_Task objective_
State the count of lines below in which the word "have" appears, and add nothing.

_Extracted data_
--

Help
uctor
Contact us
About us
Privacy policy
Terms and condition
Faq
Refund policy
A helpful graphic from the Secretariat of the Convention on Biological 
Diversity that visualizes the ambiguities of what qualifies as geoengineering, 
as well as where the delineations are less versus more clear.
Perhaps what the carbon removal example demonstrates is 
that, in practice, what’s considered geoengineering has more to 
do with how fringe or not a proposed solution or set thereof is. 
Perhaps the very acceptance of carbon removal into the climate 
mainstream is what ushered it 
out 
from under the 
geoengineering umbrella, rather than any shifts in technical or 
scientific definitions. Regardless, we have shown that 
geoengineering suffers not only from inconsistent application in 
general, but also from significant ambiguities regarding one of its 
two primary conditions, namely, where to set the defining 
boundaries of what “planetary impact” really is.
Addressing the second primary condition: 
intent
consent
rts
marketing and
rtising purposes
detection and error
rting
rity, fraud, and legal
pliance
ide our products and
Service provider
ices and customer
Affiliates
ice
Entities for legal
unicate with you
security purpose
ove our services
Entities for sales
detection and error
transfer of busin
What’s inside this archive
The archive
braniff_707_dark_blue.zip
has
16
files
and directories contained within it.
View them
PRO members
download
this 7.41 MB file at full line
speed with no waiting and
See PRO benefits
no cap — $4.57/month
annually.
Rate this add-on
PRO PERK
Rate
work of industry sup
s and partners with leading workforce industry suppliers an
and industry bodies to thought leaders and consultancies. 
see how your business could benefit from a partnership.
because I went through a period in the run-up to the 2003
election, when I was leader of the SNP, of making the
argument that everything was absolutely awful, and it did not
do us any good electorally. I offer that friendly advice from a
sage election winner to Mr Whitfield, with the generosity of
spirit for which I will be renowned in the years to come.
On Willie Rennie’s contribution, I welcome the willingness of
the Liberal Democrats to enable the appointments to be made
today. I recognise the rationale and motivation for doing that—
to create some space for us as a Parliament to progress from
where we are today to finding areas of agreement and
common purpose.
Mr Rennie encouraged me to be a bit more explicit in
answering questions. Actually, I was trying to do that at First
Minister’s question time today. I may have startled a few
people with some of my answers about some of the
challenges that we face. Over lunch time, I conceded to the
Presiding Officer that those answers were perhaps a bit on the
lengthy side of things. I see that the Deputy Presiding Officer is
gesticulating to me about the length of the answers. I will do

--

_Result of this exercise_
2